To criticise Okri in this way is, of course, to invoke the ‘close reading’ criteria implicit in the early work of Richards and Leavis, and these may seem inappropriate to a poetry that employs a different rhetorical strategy. But it is worth recalling that those criteria can be seen as, in part, a reaction against the inflation and abuse of public language in the First World War, not least in its public poetry. The insistence on linguistic precision was no mere pedantry, but sprang from a sense that loose language had potentially lethal consequences. That case was doubtless itself inflated, particularly when extended into the belief that good poetry and fiction could save us, but its more modest versions did have some truth. In the post-colonial world, a similar linguistic precision seems most important. There is now a vast range of post-colonial writing of remarkable resourcefulness and subtlety – to take only some of the most prominent instances, there is the prose of Achebe and Selvon, and the poetry of Walcott or, closer to home, James Berry (Okri might also learn a thing or two from Grace Nichols). It may be that Okri wishes, as a poet and novelist, to define himself against these older generations, but he is not yet a strong enough poet to spurn their lessons.
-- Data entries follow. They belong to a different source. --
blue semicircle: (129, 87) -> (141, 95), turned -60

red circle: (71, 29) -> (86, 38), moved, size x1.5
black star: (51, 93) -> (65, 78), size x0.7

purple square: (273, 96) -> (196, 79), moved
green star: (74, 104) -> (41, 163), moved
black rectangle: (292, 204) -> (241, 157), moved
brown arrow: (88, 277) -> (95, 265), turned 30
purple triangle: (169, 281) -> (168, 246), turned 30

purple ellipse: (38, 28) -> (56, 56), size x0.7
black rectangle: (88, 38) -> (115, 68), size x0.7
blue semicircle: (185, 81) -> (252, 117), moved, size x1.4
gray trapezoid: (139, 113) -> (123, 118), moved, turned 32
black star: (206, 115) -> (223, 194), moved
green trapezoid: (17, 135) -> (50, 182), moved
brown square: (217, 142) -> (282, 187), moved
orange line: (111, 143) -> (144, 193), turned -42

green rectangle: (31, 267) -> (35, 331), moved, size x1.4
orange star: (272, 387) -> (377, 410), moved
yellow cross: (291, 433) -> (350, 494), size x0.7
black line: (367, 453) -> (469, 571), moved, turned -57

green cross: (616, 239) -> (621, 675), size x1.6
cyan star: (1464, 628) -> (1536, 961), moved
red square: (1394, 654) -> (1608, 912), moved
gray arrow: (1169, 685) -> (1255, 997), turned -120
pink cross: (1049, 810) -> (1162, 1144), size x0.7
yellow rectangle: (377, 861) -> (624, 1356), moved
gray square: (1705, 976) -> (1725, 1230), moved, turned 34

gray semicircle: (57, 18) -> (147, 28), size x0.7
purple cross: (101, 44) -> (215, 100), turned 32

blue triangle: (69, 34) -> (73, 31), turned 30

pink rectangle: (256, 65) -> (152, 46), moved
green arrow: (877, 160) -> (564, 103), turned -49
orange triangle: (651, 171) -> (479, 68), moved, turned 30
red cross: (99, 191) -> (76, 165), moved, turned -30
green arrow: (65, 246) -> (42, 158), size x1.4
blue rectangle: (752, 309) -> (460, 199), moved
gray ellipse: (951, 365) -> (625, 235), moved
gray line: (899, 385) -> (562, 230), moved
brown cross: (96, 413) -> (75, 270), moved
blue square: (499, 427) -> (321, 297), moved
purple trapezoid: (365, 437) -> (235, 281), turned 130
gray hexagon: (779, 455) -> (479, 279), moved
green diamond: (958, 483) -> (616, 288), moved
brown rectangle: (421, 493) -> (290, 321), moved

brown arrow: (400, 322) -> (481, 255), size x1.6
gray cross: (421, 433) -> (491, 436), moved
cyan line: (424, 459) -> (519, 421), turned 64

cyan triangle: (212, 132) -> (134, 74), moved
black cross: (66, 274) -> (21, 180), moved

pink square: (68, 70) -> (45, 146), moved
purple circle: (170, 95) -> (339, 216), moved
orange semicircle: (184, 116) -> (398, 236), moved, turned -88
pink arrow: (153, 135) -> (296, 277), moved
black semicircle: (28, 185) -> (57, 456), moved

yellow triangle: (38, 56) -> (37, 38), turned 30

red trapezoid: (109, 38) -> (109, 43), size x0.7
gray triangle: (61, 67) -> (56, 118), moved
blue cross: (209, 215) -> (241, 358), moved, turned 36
Colin Falck’s Memorabilia ranges over death, loss, love, children, poetry, travel, history, politics, the echoes of religion. He has a supple, resourceful line, conversational but able to encompass both the lyrical and the abstract. Like John Burnside, he can evoke, with quiet effectiveness, marginal, fleeting moments; he can also, as Burnside does, suggest affirmations that occur on the edge of, in an oblique relationship to, traditional Christian festivals, as in ‘Blackbird Singing on Christmas Morning’. But this is not where he lives all the time. His poetry inhabits a more mundane zone, closer to that in which Armitage sometimes dwells, though it can yield epiphanies – for instance of an erotic kind, as in the poem about the Indian girl ‘on the checkout of the Chelsea Foodfayre’ – a poem, it should be said, that is rather unself-critical in its appropriation of that girl into male fantasy. The imaginative possibilities of the mundane are given formal as well as thematic acknowledgment in the title poem of the collection, which consists of a collage of supposedly miscellaneous memorabilia: it lists and, in some cases, reproduces the texts of a range of notes, tickets, maps, restaurant cards, receipts, programmes, newspaper advertisements, contracts, airplane boarding-passes, and other odds and ends. The effect is intimate and suggestive, like going through someone’s drawer. Falck can also offer a partly comic whimsy, as in ‘Easter Rabbit’ or the prose piece ‘One Way to Go’. But ‘One Way to Go’ is also, to some extent, about the relationship between intellectuals and politics, and it feeds into that aspect of Falck’s poetry which encounters, as Okri’s tries to, the public, political and historical world, as in ‘Sleeping Out Under Stars’, a poem in which Welsh hills harden into those of Spain in 1936, or in ‘The Key of Life’, which juxtaposes ancient and modern Egypt. The boarding-passes that, in ‘Memorabilia’, are symbols of movement and freedom, of journeys safely accomplished, turn into one-way tickets to death in the last poem of the volume, most of which simply names, as a passenger list might, the 35 Syracuse University students killed in the Lockerbie bombing.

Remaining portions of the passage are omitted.